The Morning Read: Tuesday, March 4, 2008

Hillary Clinton continued to press Barack Obama on national security in the final hours of campaigning yesterday.

Jackie Calmes wonders what would constitute an absolute win in today’s primaries.

Michael Saul describes Obama as “exasperated” during yesterday’s press conference where he faced tough questions from the media.

Eliot Spitzer is skirting his own campaign contribution limit by asking donors to give money to the state Democratic Party, which he controls.

Sheldon Silver can’t believe what Michael Bloomberg said about the Assembly.

Legislators are negotiating congestion pricing.

WABC would like Bloomberg to keep his radio hour with them, but Bloomberg might not want to stay when Curtis Sliwa takes over.

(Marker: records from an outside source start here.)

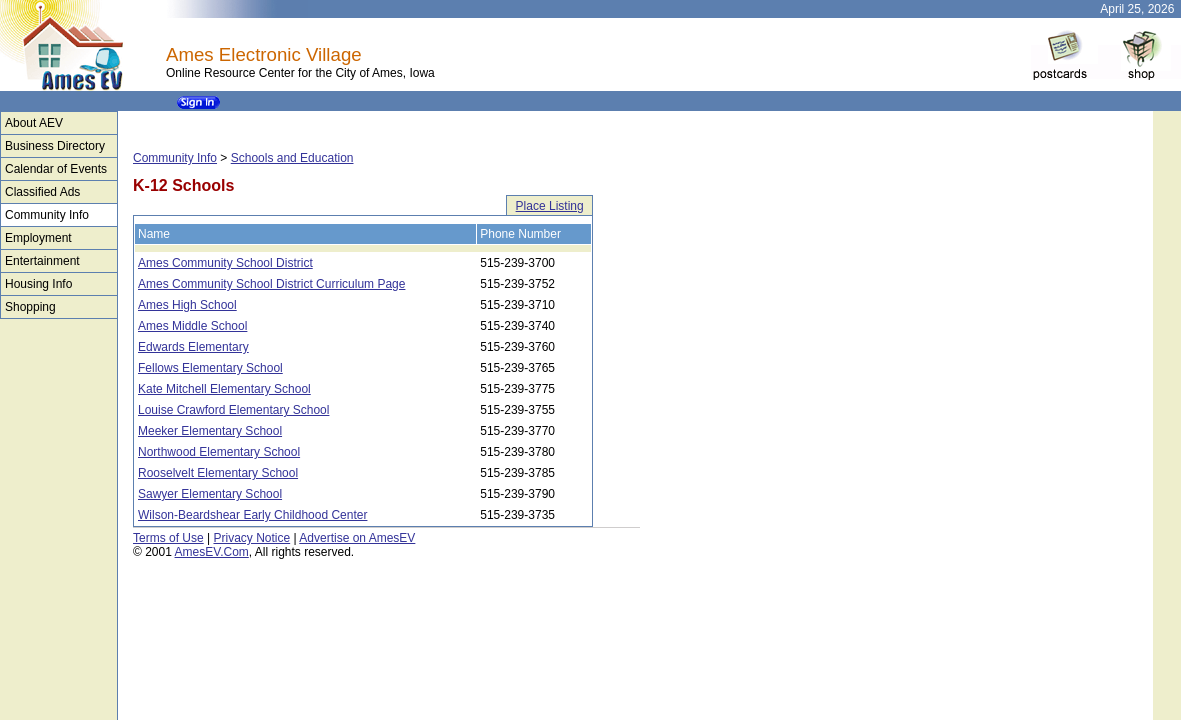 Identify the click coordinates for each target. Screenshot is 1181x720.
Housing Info (38, 284)
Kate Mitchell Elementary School (224, 389)
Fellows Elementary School (210, 368)
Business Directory (55, 146)
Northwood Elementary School (219, 452)
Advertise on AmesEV (357, 538)
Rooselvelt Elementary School (218, 473)
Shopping (30, 307)
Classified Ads (42, 192)
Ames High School (187, 305)
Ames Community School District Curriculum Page (271, 284)
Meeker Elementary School (210, 431)
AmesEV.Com (212, 552)
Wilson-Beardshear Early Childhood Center (252, 515)
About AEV (34, 123)
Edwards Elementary (193, 347)
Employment (38, 238)
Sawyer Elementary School (210, 494)
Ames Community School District (225, 263)
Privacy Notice (251, 538)
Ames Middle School (192, 326)
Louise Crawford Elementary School (233, 410)
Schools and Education (292, 158)
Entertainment (42, 261)
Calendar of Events (56, 169)
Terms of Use (168, 538)
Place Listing (550, 206)
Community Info (47, 215) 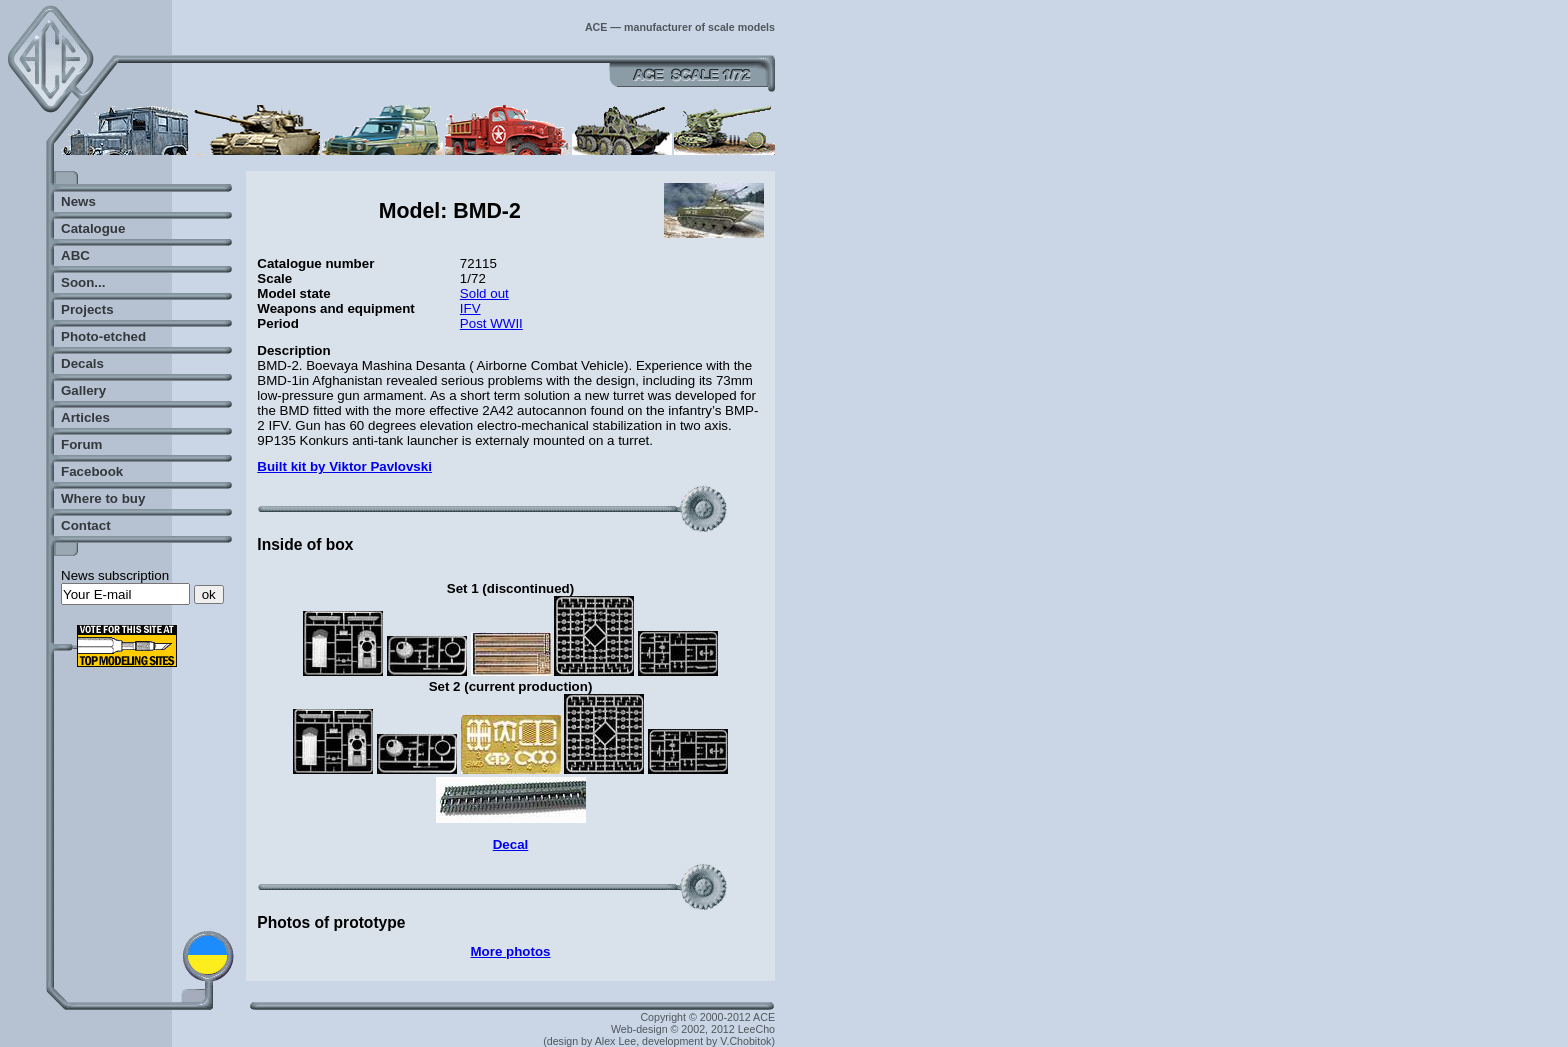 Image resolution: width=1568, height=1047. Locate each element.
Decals (82, 363)
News (78, 201)
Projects (87, 309)
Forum (81, 444)
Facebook (92, 471)
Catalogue (93, 228)
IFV (470, 308)
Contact (86, 525)
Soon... (83, 282)
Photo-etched (103, 336)
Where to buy (103, 498)
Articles (85, 417)
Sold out (484, 293)
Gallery (83, 390)
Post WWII (491, 323)
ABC (75, 255) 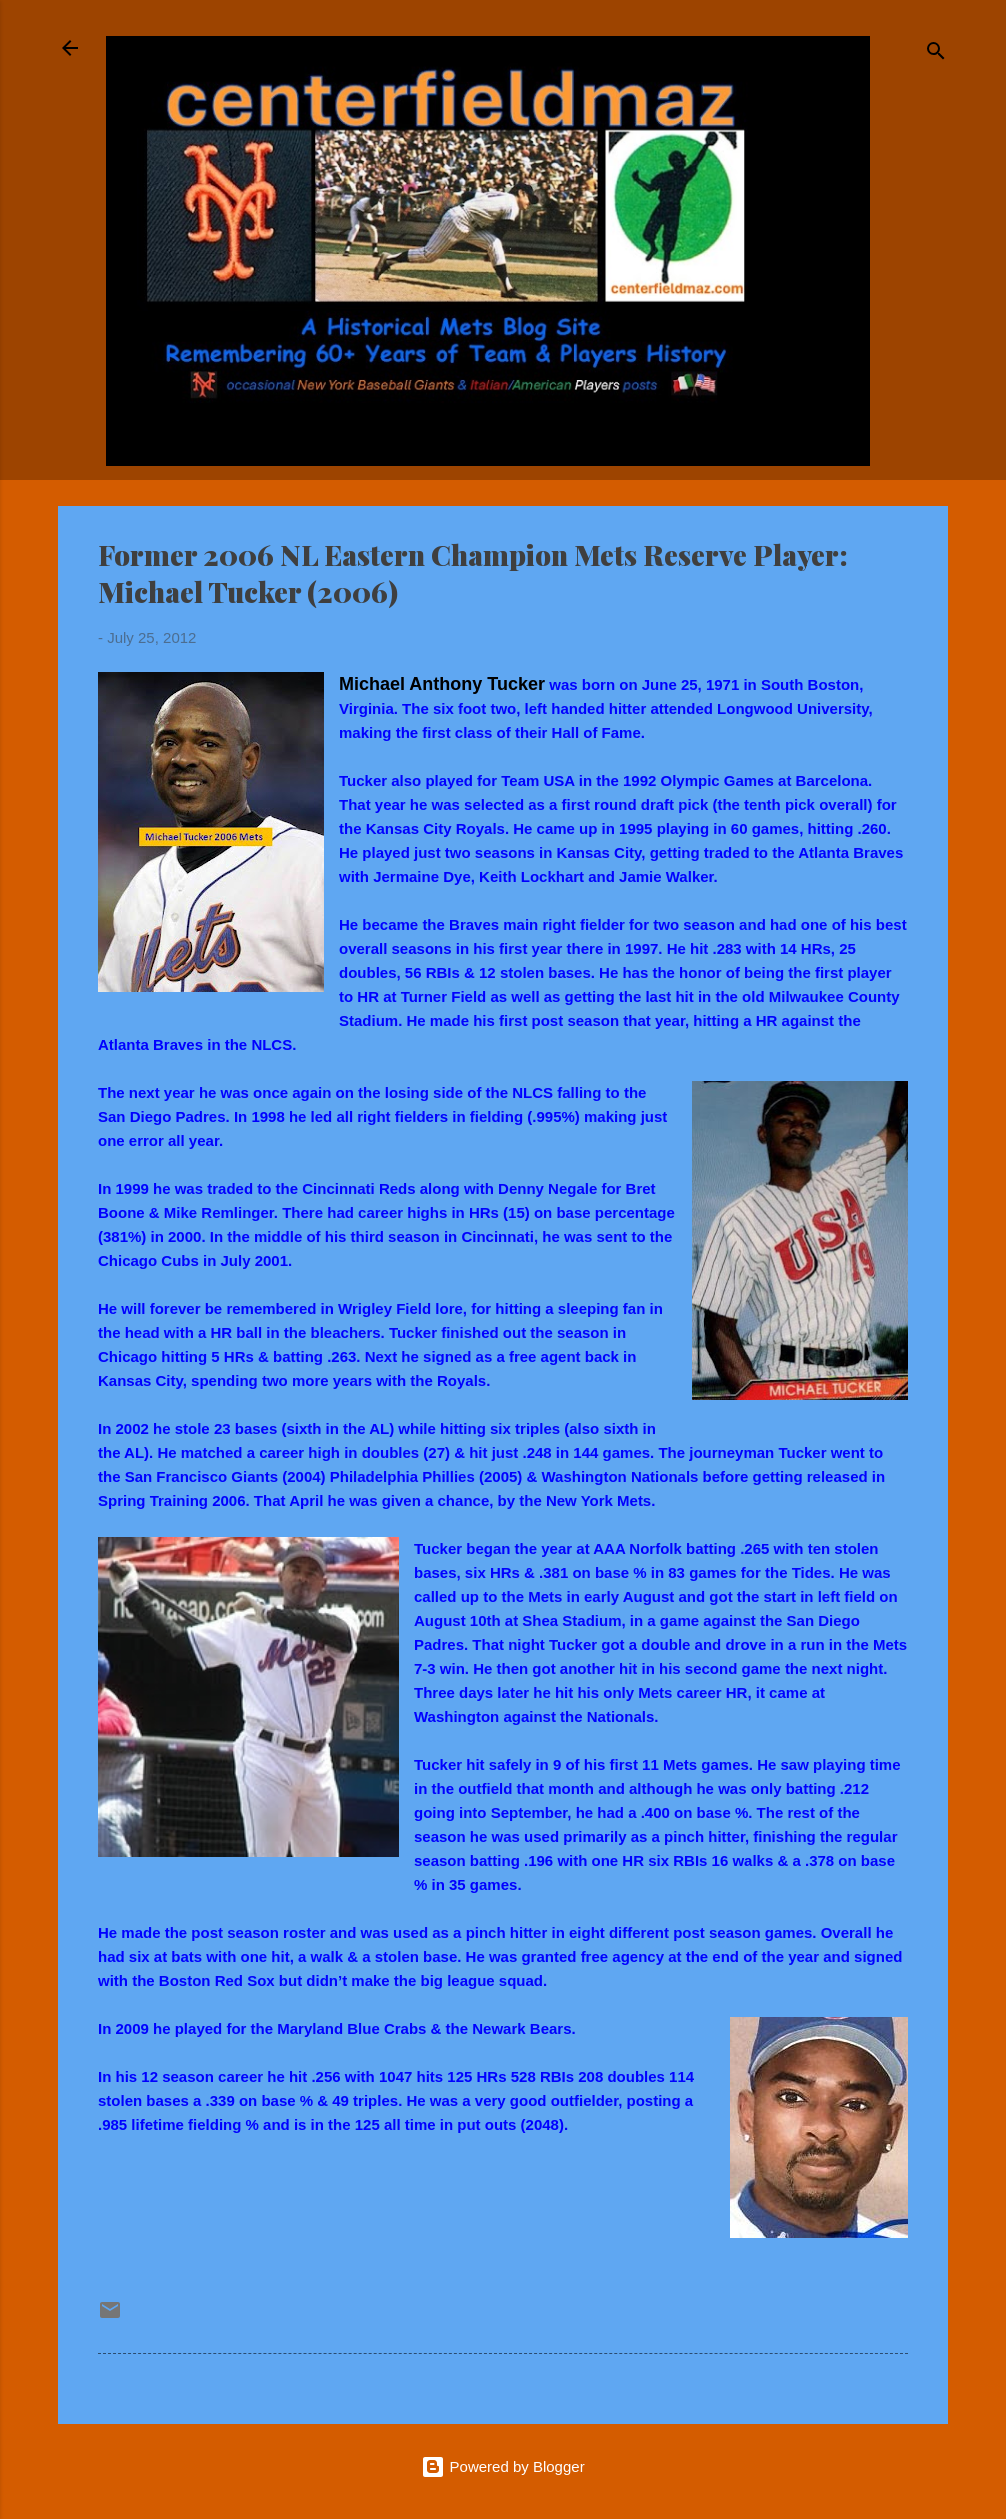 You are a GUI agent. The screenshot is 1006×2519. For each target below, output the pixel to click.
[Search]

Andrew Cuomo’s office sued the nightclub Tonic–which held a party for Barack Obama supporters on February 5–because it allegedly discriminates against black people.

The Washington Times writes about Cuomo’s deal with Fannie Mae and Freddie Mac.

Joel Klein and Dennis Walcott defended mayoral control of city schools during the first ever City Council hearing on the issue.

City lawmakers want New Jersey drivers to pay the congestion pricing fee proposed by Bloomberg.

Spitzer will introduce a plan to stem the tide of home foreclosures.

James Tedisco is getting his member-item money.

“Analysts are slapping more Buy recommendations and fewer Sells on the stocks they cover than at any time since New York State Attorney-General Eliot Spitzer’s crusade against conflicts of interest,” writes Financial News.

State legislators are joining Bloomberg’s coalition against illegal guns.

Today N.Y.U. is lobbying for aide from the state.

Sharpe James’ trail moves forward.

On the recent special election upstate, Bill Hammond writes that Spitzer “wisely avoided letting the Aubertine-Barclay race become a referendum on his leadership.”

The New York Post editorial board takes note of the inconsistency between city school officials giving cell phones to students who are not allowed to bring cell phones to school.

And the Daily News editorial board doesn’t want elected official to water down mayoral control of city schools.